The Muddled Case Against Xi Jinping’s Third Term

Xi Jinping’s third term as the head of the Party is not constrained by established norms of the Chinese Communist Party or the PRC state, formally or informally.


Speculation about Xi Jinping’s succession thickens as we approach the 20th National Party Congress this autumn, where a leadership reshuffle is scheduled to take place. Before we can proceed to predict its possible outcomes with any degree of confidence, there are two a priori assumptions that have distracted current discussions and need to be first re-examined. One such issue concerns the term limit of the General Party Secretary (GPS) of the Chinese Communist Party (the Party), and the other concerns the normative quality of the so-called “succession norms” developed under Deng Xiaoping.

The myth of term limit

As soon as taking the GPS position as the head of the Party, Xi Jinping executed a number of political manoeuvres that dazzled China observers around the world. Among all his political moves, the one that is most shocking and remains a key talking point to this very day is the lifting of the constitutional term limit of the office of the PRC Chairman, as the head of the state, in 2018. The event was reported by major news outlets around the world under headlines, such as, “China’s Xi allowed to remain ‘president for life’ as term limits removed”. Many observers are committed to the belief that the constitutional term limit of the PRC Chairman had been the cornerstone of the Party’s “succession norm” introduced in the 1980s, which Xi has now audaciously broken.

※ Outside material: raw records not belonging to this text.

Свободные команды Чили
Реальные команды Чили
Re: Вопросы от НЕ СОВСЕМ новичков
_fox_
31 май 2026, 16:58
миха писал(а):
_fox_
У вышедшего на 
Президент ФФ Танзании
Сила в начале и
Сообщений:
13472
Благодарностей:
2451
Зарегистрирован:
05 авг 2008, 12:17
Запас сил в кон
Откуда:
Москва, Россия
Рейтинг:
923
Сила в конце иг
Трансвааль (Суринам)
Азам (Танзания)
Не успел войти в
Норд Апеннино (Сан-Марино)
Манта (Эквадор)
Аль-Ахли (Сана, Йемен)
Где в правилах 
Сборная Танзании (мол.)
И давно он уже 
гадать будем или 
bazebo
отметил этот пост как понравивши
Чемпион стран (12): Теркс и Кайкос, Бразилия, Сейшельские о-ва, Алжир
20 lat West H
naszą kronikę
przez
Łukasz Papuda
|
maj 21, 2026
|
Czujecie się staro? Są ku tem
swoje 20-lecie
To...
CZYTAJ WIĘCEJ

However, this belief, despite its popularity, is ill-founded. The reason is three-fold. First, the GPS and the PRC Chairmanship were created and remain as two different offices. When both positions were recreated in 1982-1983, they were held by two different persons: Hu Yaobang for the GPS and Li Xiannian for the PRC Chairman. No rule requires that they must be held by the same person. Second, the PRC Chairman is largely a ceremonial office, whereas the GPS is the real seat of power, which has never been subject to any term limit either in the PRC Constitution or the Party Charter.

Third, the term limit of the PRC Chairman does not translate to the term limit of the GPS either formally or informally. Many argue that it does because the two offices are presently held by the same person. It therefore follows, as they argued, that by lifting the term limit of the PRC Chairman Xi Jinping has blatantly violated the succession norm and “dismantled” the Party’s “political order”. This argument carried a lot of persuasive power and is widely shared by China analysts and observers. It also mirrors the school of thought according to which the Party had “normalized” its succession issue and cured its “Achilles’ heel”, thanks to the introduction of the term limit into the PRC constitution in 1982.

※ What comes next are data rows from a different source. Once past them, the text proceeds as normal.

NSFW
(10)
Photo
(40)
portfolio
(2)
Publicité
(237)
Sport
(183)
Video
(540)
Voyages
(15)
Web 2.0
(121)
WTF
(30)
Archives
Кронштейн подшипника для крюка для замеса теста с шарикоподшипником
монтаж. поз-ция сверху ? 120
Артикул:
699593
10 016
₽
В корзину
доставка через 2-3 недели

This assumption is false because it is well understood that in the regulatory regime of the Party-state, the Party controls the state, not the reverse.

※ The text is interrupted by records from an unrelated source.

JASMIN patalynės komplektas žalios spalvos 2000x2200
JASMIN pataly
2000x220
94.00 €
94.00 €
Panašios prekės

However, the popularity of this argument does not render it valid. Its flaw originates from its assumption that when the state office of the PRC Chairman is conjoined with the Party office of the GPS, the former will absorb the latter and the rules over the former will bind the latter. This assumption is false because it is well understood that in the regulatory regime of the Party-state, the Party controls the state, not the reverse. It is the Party which drives the actions of the state institutions, including the state legislature, not the other way around. Hence, when a weaker office is merged with a stronger office, it is the latter that absorbs the former, not the reverse. The same is also illustrated clearly in the case of office-sharing practice of the Central Commission of Discipline and Inspection (CCDI, a Party institution) and the Ministry of State Supervision, which has evolved into the National Supervision Commission (a state institution) in 2018, where the CCDI takes the lead unmistakably.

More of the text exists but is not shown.